TASK DETAILS. Given the records below, would you repeat exactly the lines that begin at the one containing "deze camera’s over" and end at the one containing "opgeladen om een", inclusive?

INFORMATION SUPPLIED.
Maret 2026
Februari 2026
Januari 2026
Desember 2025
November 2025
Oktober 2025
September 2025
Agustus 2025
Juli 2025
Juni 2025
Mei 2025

...

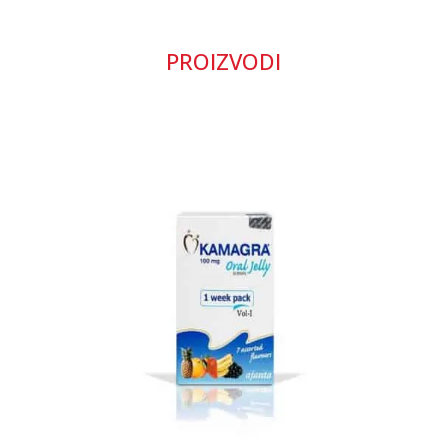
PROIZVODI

* * *

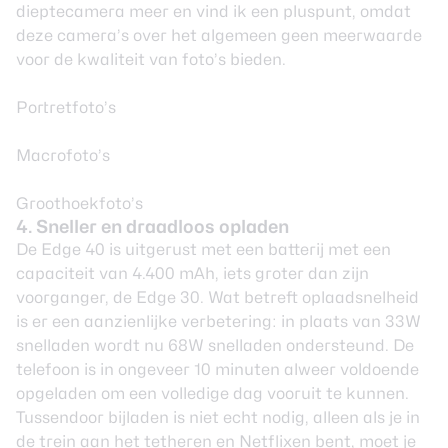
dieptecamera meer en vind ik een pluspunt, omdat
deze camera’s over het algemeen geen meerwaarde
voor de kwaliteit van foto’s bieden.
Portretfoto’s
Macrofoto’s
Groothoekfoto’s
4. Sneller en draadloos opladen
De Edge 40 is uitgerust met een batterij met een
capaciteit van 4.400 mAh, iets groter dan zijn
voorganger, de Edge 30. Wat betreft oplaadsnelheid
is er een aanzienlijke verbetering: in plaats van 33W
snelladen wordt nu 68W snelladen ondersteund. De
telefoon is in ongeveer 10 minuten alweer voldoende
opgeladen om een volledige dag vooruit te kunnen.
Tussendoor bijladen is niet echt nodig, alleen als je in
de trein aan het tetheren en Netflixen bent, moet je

SOLUTION TO THE PROBLEM.
deze camera’s over het algemeen geen meerwaarde
voor de kwaliteit van foto’s bieden.
Portretfoto’s
Macrofoto’s
Groothoekfoto’s
4. Sneller en draadloos opladen
De Edge 40 is uitgerust met een batterij met een
capaciteit van 4.400 mAh, iets groter dan zijn
voorganger, de Edge 30. Wat betreft oplaadsnelheid
is er een aanzienlijke verbetering: in plaats van 33W
snelladen wordt nu 68W snelladen ondersteund. De
telefoon is in ongeveer 10 minuten alweer voldoende
opgeladen om een volledige dag vooruit te kunnen.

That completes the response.